(Aim of the exercise):
Among the entries below, how many lines hold "رواق"? Reply with the number only.

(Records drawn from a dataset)
▽

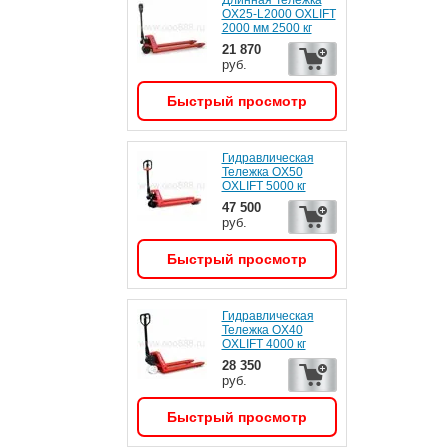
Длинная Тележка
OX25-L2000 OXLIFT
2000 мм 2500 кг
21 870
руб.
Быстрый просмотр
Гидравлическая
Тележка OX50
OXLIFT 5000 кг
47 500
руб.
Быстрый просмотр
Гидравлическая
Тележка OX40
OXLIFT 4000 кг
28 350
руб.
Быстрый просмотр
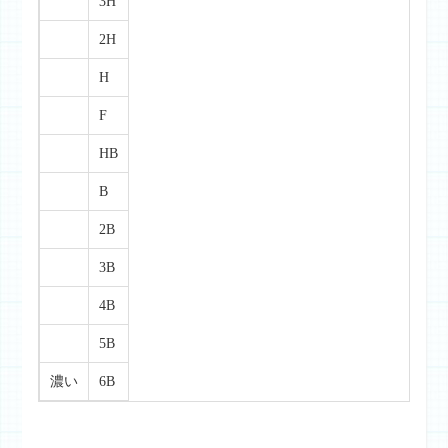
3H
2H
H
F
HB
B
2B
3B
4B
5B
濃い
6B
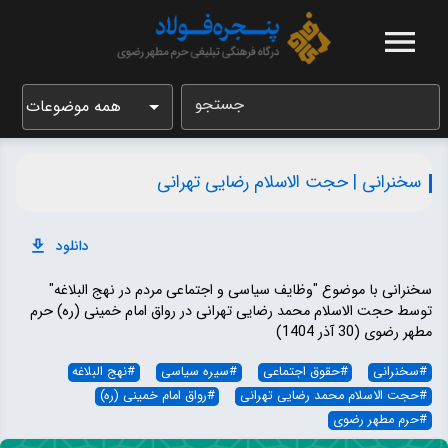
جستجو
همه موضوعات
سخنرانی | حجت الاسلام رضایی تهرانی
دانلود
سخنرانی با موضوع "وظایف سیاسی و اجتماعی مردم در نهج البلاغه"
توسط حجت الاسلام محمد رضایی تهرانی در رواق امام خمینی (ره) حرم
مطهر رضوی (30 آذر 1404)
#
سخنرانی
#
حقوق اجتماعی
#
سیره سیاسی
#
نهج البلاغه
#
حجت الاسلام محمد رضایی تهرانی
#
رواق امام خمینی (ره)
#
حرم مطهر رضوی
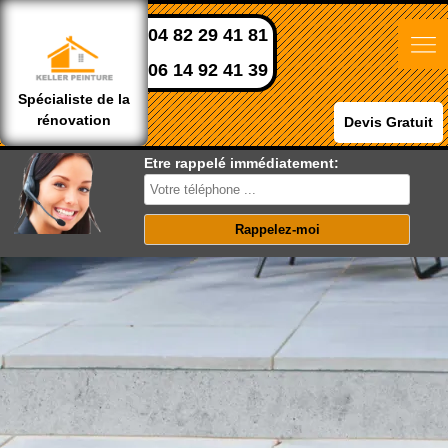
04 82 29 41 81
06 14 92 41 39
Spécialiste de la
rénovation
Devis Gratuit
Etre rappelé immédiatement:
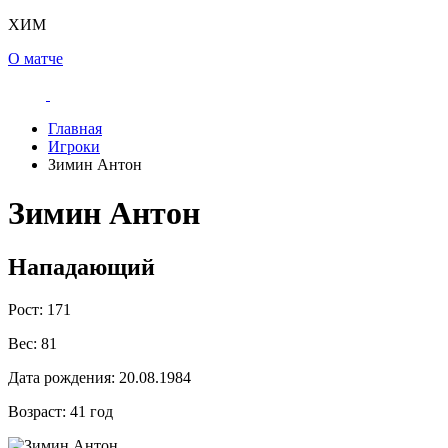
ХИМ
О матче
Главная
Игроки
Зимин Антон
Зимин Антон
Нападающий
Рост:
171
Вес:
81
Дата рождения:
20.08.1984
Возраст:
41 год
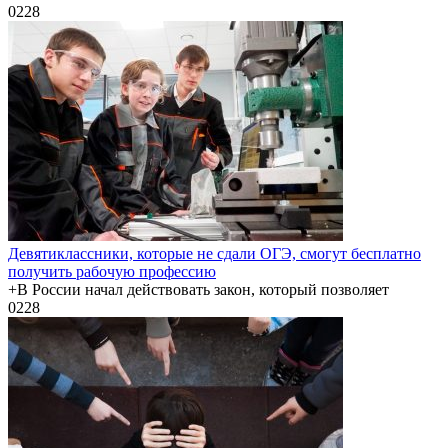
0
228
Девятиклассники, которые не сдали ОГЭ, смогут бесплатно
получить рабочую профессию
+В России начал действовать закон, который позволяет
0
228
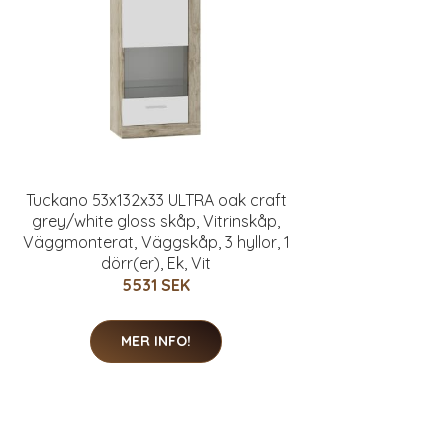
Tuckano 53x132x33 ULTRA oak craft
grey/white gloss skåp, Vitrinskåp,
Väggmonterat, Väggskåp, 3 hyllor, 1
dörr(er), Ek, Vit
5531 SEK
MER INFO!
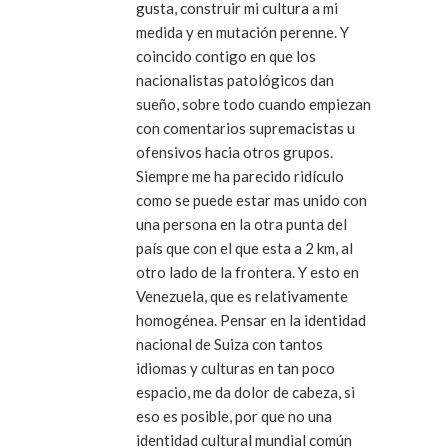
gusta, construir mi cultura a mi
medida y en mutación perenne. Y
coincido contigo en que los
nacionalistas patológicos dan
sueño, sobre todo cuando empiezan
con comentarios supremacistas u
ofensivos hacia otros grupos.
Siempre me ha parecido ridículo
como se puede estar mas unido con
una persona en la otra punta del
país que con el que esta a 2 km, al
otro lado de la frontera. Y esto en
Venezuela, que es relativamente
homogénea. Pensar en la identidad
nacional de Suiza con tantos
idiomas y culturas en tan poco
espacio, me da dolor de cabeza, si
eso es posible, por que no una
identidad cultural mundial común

△
▽

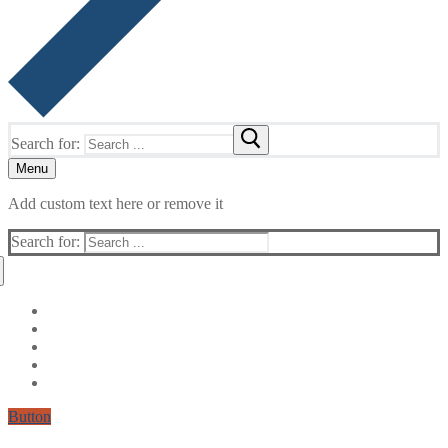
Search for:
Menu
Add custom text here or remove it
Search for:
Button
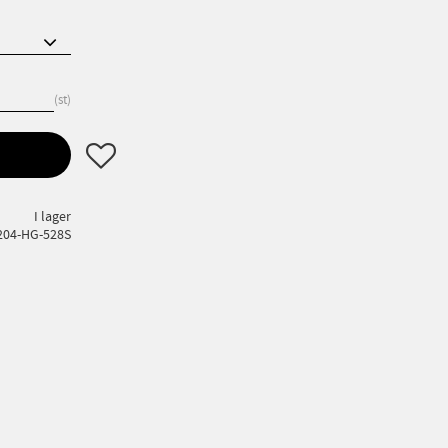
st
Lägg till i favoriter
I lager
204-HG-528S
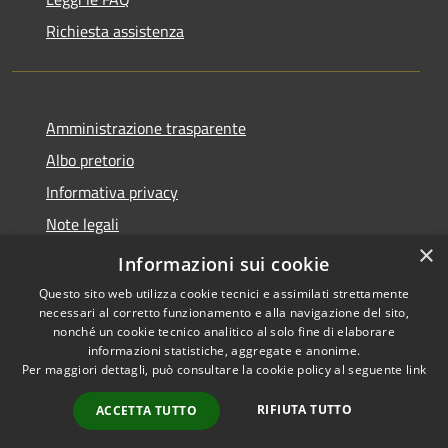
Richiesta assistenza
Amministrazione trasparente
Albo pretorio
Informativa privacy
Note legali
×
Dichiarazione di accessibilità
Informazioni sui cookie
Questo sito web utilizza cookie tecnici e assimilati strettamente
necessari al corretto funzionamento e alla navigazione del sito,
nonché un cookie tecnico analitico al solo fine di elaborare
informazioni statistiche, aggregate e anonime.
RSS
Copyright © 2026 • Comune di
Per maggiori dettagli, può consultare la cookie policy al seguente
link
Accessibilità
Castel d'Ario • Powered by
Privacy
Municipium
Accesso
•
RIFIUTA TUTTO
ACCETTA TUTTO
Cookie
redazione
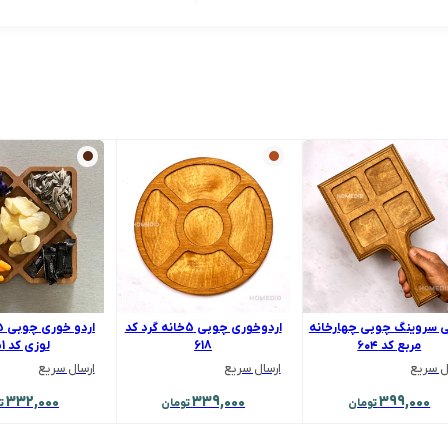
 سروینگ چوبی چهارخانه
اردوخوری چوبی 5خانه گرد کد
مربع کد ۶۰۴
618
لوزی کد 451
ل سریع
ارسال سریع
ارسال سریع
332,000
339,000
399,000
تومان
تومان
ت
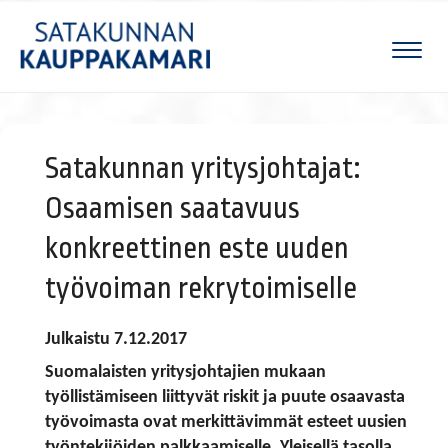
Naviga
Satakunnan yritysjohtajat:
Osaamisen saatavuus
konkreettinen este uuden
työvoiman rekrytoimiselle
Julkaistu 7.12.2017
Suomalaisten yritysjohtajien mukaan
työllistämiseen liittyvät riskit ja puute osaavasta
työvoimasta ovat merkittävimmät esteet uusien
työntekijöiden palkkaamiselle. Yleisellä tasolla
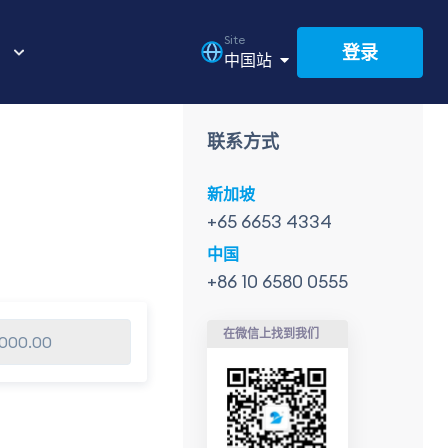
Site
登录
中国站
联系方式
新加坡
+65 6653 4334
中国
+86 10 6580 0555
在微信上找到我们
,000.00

△

(Output):
2